Last.fm is a music listening and tracking tool that peaked in popularity during the latter part of the 00s, competing with other music radio services like Pandora before Spotify and Apple Music came into the market. It’s still active today, but its radio services have been discontinued, and instead, the company has focused more on the music discovery and tracking services in recent years. Last.fm uses something called “scrobbles” (or “scrobbling”) – basically their word for “tracks played” to track what you’ve listened to, connect with other users, and discover new artists. The idea of “scrobbing”/showing users their long-term listening history is something that Spotify really hasn’t pounced on yet on the front-end side of things, which leaves connecting Spotify to Last.fm as the best way for those who are curious to see their entire musical listening history.
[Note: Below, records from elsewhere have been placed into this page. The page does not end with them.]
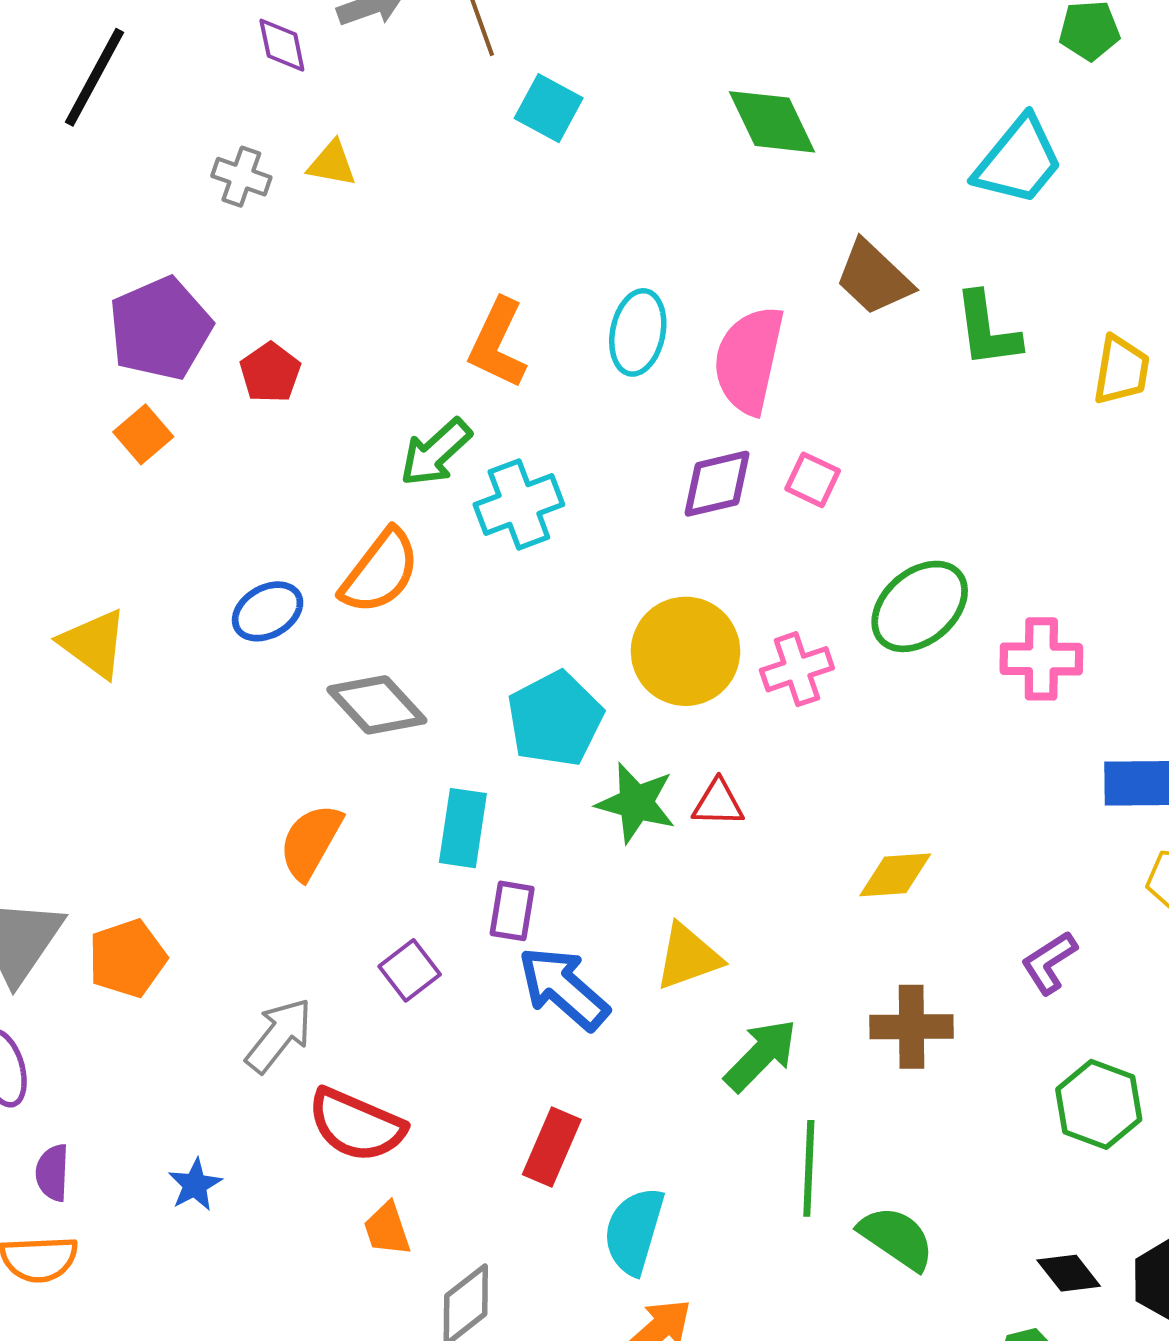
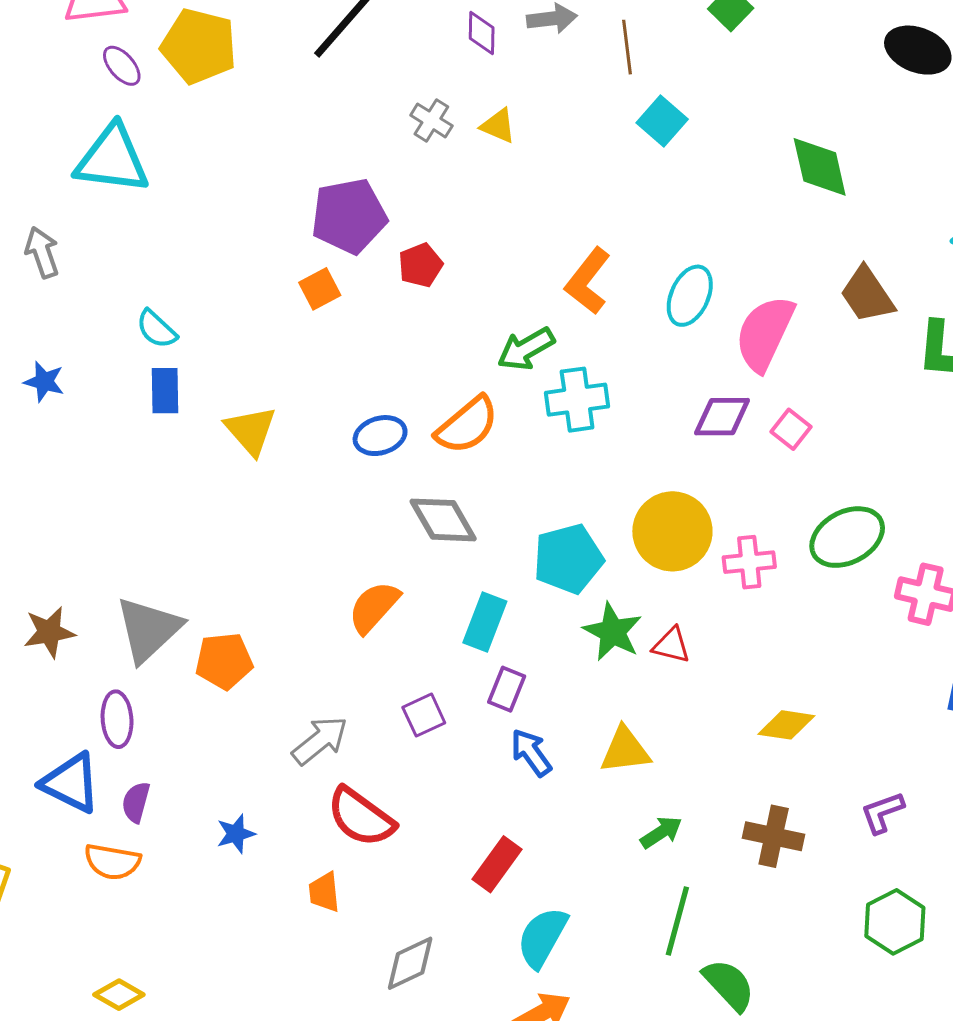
blue arrow: (564, 988) -> (531, 753), size x0.7
green arrow: (761, 1055) -> (661, 832), size x0.7
orange trapezoid: (387, 1229) -> (324, 892), moved

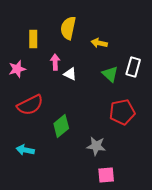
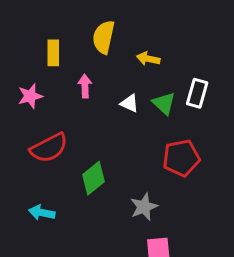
white triangle: (70, 74) -> (129, 103), moved
gray star: (96, 146) -> (144, 207), turned -30

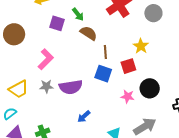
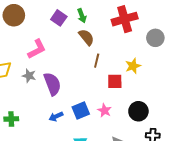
blue square: (103, 74) -> (81, 110), moved, turned 30
purple semicircle: (71, 87) -> (52, 84), turned -120
black circle: (150, 88) -> (138, 111), moved

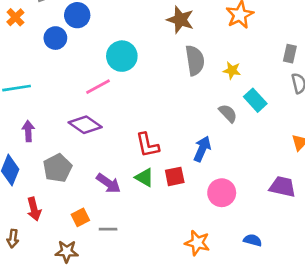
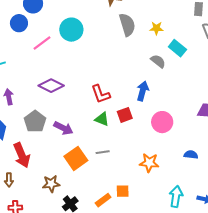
pink line: (98, 87) -> (42, 43), moved
purple arrow: (109, 183) -> (63, 128), moved
red arrow: (34, 209) -> (22, 155), size x1.4
orange square: (80, 217) -> (76, 158), moved, size x1.6
gray line: (108, 229) -> (103, 152), moved

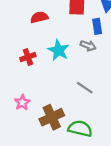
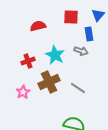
pink star: (22, 102) -> (23, 92), moved
brown cross: (52, 117) -> (49, 82), moved

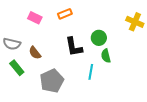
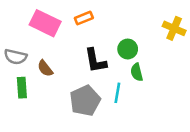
pink rectangle: (35, 18) -> (45, 23), size x1.6
green rectangle: (17, 68) -> (22, 88), turned 35
gray pentagon: (52, 81) -> (85, 101), moved

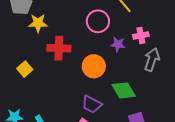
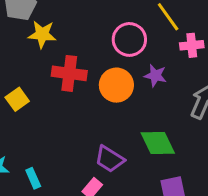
pink cross: (141, 35) -> (192, 45), moved
orange circle: (94, 66) -> (116, 85), moved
I recently highlighted a very cool tool made by a Spotify developer that uses Echo Nest data to dig into specific stats about the songs in a playlist, which got me inspired to look into more music visualization tools available online. I was pleased to find that Last.fm and its accompanying API, allowed developers the ability to dig into a users scrobbles for as long as you have had a Last.fm account. I actively used Last.fm during most of college (2010-13 give or take), but only realized that you could connect it with Spotify in late 2016, so for the purpose of highlighting these tools, I’ll be focusing on my musical listening data from only 2017.
By far the coolest Last.fm integrated tool I found, this tool visualizes your listening history by artist, album, or specific track and places it into a colored wave graph. Here’s an example of what you can create:
This is pretty much what I was hoping to find – a visualization tool to show my musical listening patterns. It highlights my simultaneous obsession with Kesha’s new album Rainbow and the Rolling Stones’ Sticky Fingers over the summer, how I listened to the Beatles pretty consistently for a long time before switching to the Stones, the extended listening period and subsequent fade out of Paramore, Gorillaz, and MGMT when they each released new material, as well as some more minor phases (mainly bottom of the chart – T. Rex, Taylor Swift, Melody’s Echo Chamber, Noel Gallagher). There are some issues with this chart: I didn’t realistically listen to the Beatles non-stop from February to May (that’s a result of listening to the Beatles a whole lot and it being stretched out by the tool for visual purposes, I believe). I’m hoping that with more time, I can update this chart and start to really dig into my musical cycles or patterns (like, how often do I really listen to the Beatles? What time of year? etc). More to come here, but still, amazingly cool program.
A tool that measures how “mainstream” your top scrobbled artists are.
This program uses the number of times you’ve scrobbled an artist in a specified time period as a weight and the number of listeners on Last.fm who listen to that artist to determine that artist’s “% mainstream” (where Coldplay is 100% mainstream). Apparently I’m “borderline mainstream,” and my girlfriend is firmly “cool.” This seems like more of a measure of how obscure the artists you listen to are. There also may be some bias here against (or for depending how you look at it?) older bands who may have more listeners because they have had more time to garner those listeners.
If you’re a nerd and want to do heavier analysis on your listening history, this tool also gives you the ability to export your entire Last.FM listening history to Excel, which is an amazing and super useful feature.
A mapping tool that shows which countries you’ve scrobbled artists from based off of Last.fm tags (this doesn’t give you the option of using a time frame, so this data goes back to my college days).
No real surprise here – most of the bands I listen to are from predominantly English speaking countries, namely the US, UK, Australia, and Canada. A little surprised that I haven’t scrobbled anything from China or India, or pretty much any of Africa in all these years. Goal for 2018 – get those countries highlighted on this map.
A simple, pie and bar chart driven tool that gives you statistics about how many unique tracks you’ve played in a certain timeframe. It can also give you information about how often you listen to your top artists, albums, or tracks versus the rest of the field in a certain time frame.
There’s a lot of potential with this tool, and while it gives some interesting insights, it barely scratches the surface of what it could realistically do. There’s also a lot missing from a visual standpoint that some of the other tools on this list have nearly perfected.